A condo tower in downtown San Francisco has earned the title The Leaning Tower of San Francisco over the last few months, when the San Francisco Chronicle revealed it had sunk 16 inches and tilted two inches to the northwest since it was built eight years ago.
The city blames Millennium Partners, the developers, for driving piles only 80 feet deep into mud and sand instead of 200 feet deep, where the bedrock would reinforce them. The developers blame the Transbay Joint Powers Authority, which is digging a tunnel next door for a new subway line near the building.
The potential fixes are costly, and the legal battles will likely be costlier. Now condo owners in the tower are getting anxious about their own home values. Owners, from tech executives to sports figures and real estate investors, have filed property assessment appeals, and as part of the appeal process, these owners must estimate what they believe is the current worth of their unit.
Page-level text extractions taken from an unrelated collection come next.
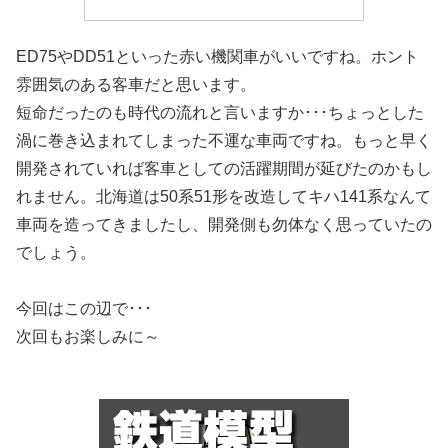
ED75やDD51といった赤い機関車がいいですね。ホント
雰囲気のある客車だと思います。
短命だったのも時代の流れと言いますか･･･ちょっとした
渦に巻き込まれてしまった不運な車両ですね。もっと早く
開発されていれば客車としての活躍期間が延びたのかもし
れません。北海道は50系51形を改造してキハ141系なんて
車両を造ってきましたし、開発側も勿体なく思っていたの
でしょう。
今回はこの辺で･･･
次回もお楽しみに～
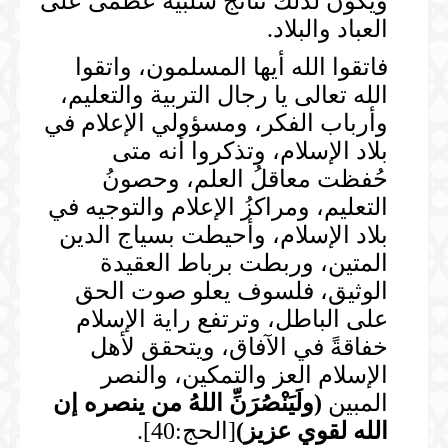
ويكون لذلك نتائج سلبية عظمى على
العباد والبلاد.
فاتقوا الله أيها المسلمون، واتقوا
الله تعالى يا رجال التربية والتعليم،
وأرباب الفكر، ومسؤولي الإعلام في
بلاد الإسلام، وتذكروا أنه متى
حُفظت معاقلُ العلم، وحصونُ
التعليم، ومراكزُ الإعلام والتوجيه في
بلاد الإسلام، وأحيطت بسياج الدين
المتين، وربطت برباط العقيدة
الوثيق، فلسوف يعلو صوت الحق
على الباطل، وترتفع راية الإسلام
خفاقةً في الآفاق، ويتحقق لأهل
الإسلام العز والتمكين، والنصر
المبين
(
ولَيَنْصُرَنِّ اللهُ من ينصره إن
الله لقوي عزيز
)
[الحج:40].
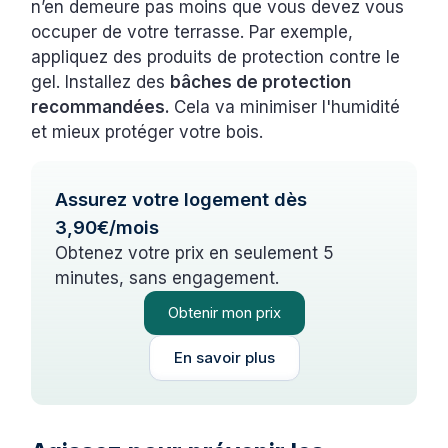
n’en demeure pas moins que vous devez vous
occuper de votre terrasse. Par exemple,
appliquez des produits de protection contre le
gel. Installez des
bâches de protection
recommandées.
Cela va minimiser l'humidité
et mieux protéger votre bois.
Assurez votre logement dès
3,90€/mois
Obtenez votre prix en seulement 5
minutes, sans engagement.
Obtenir mon prix
En savoir plus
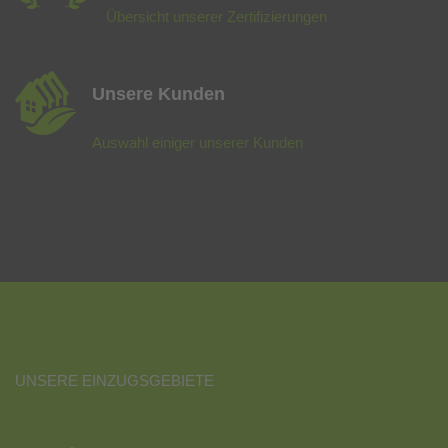
Übersicht unserer Zertifizierungen
Unsere Kunden
Auswahl einiger unserer Kunden
UNSERE EINZUGSGEBIETE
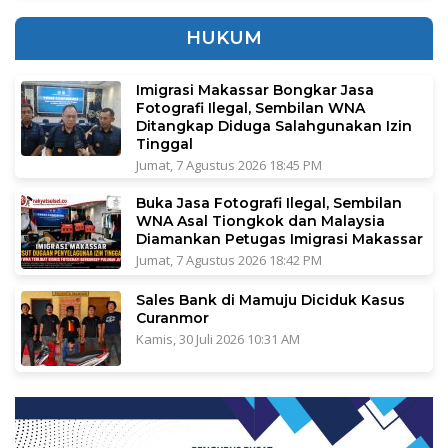
HUKUM
Imigrasi Makassar Bongkar Jasa
Fotografi Ilegal, Sembilan WNA
Ditangkap Diduga Salahgunakan Izin
Tinggal
Jumat, 7 Agustus 2026 18:45 PM
Buka Jasa Fotografi Ilegal, Sembilan
WNA Asal Tiongkok dan Malaysia
Diamankan Petugas Imigrasi Makassar
Jumat, 7 Agustus 2026 18:42 PM
Sales Bank di Mamuju Diciduk Kasus
Curanmor
Kamis, 30 Juli 2026 10:31 AM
According to the San Francisco Examiner, condos in The Millennium Tower were valued between $563,000 and $12.6 million, with 141 of the 350 units valued over $1 million. Now, during the appeals process, condo owners have estimated the current worth of their homes at $0, $1, or $2 - more reasonable estimates cut the original value in half.
An accountant with Raimondo Pettit Group who is filing the appeal for a condo owned by Joe Montana told SF Examiner that "zero dollars might be a good number if the property can't be sold at any price."
Mayor Ed Lee has assured the public that the tower is still safe.
At the heart of this debacle is a simple question--who's at fault? The pending legal battles should provide an answer to that question. The only thing that isn't in doubt is that there's more than enough blame to go around.
Before the Transbay Joint Powers Authority begin digging the tunnel next door, it studied the building's current condition and analyzed how its construction plans could affect the tower. The report from 2010 showed the Millennium had already sunk 10 inches just two years after completion, which was four inches more than the builders had originally predicted it would settle. The Transbay Joint Powers Authority also spent $58 million to buttress the Millennium underground before it started to excavate.
The developers still argue the city is at fault, considering other buildings in the San Francisco area were built in a similar manner as the Millennium, which means those structures also hadn't driven piles into the bedrock. Studies have not been conducted on other towers built under the same to see if those, too, may be sinking.
One thing's for sure, whoever is found at fault (i.e. the developers or the city), will be shelling out millions to stabilize the MIllennium Tower before it gets worse. And they could potentially be fending off lawsuits from upset condo owners. It's also possible this spurs more advocacay for zoning laws that require structures to dig into the bedrock so this situation doesn't happen in the future.